It recently dawned on me that I never posted the story of some events that unfolded early in my tenure in Aberdeen.
The university that would eventually become my alma mater used to run a program called Saturday Academy, later re-named STEM Academy. The program, which usually ran on Saturdays, provided local middle and high school students the opportunity to learn about science, technology, engineering, and mathematics from folks who were associated with the university. Over the years, I took a class about astronomy, another about bats, one about engineering, another about ham radio, one that toured a circuit board factory... Over the course of several years, I probably participated in eight or ten different classes.
Around 1999, as I was planning to pursue a career as a Navy submariner, one particular event grabbed my interest: a professor had participated in a scientific cruise aboard a U.S. Navy submarine, and would be discussing his experience as part of the program. Obviously, I signed up for the event.
Professor Tim Boyd deployed as part of the SCICEX program, a five-year-long research collaboration between the Navy and the academic community to study Arctic ice. While the Wikipedia listing omits it, I'm fairly confident that Dr. Boyd's expedition utilized USS Parche, the same boat that was famously modified to participate in Operation Ivy Bells, an extended mission to tap Soviet communications cables in the Sea of Okhotsk. That story was related in the 1998 book Blind Man's Bluff, and the True Spies podcast recently did an episode on the operation.

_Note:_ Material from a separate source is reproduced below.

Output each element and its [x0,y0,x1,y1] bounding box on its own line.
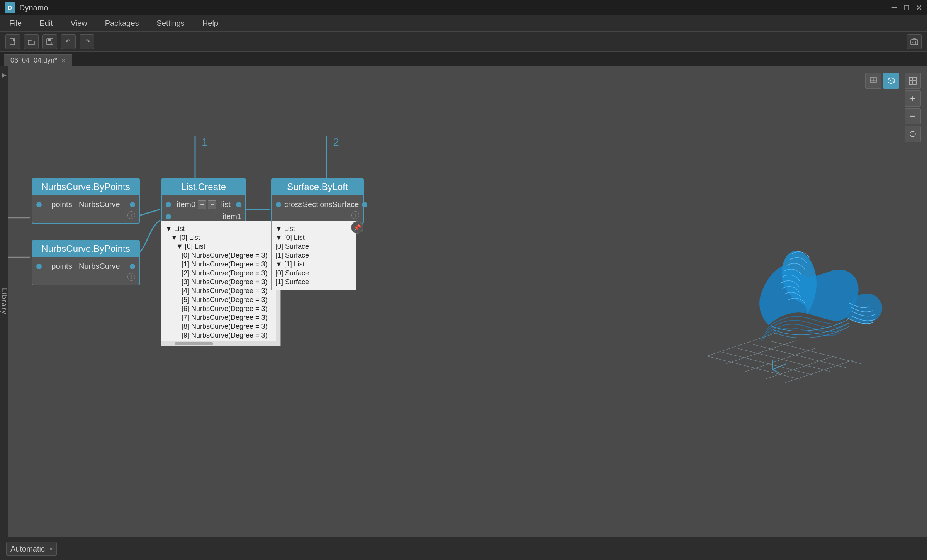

I never bothered to look Professor Boyd up while I was an undergrad. My designs on a Navy career eventually dissolved, and my actual career took a pretty abrupt detour that eventually took me to Scotland. Then, in early 2013, I was stunned to read that Professor Boyd had relocated to Scotland in 2007 to work at the Scottish Association for Marine Science. In January of 2013, he was apparently struck by lightning while walking his dog near Oban.
More than a decade later, it still feels unsettling that this man that I'd met so briefly would die in such a bizarre fashion, and that I would be so relatively close to him when it happened. I sent a note back to the States offering to represent the University at his funeral, but received no response. While our acquaintance was brief, I'll never forget the opportunity he provided for me to learn about his expedition aboard one of America's nuclear submarines.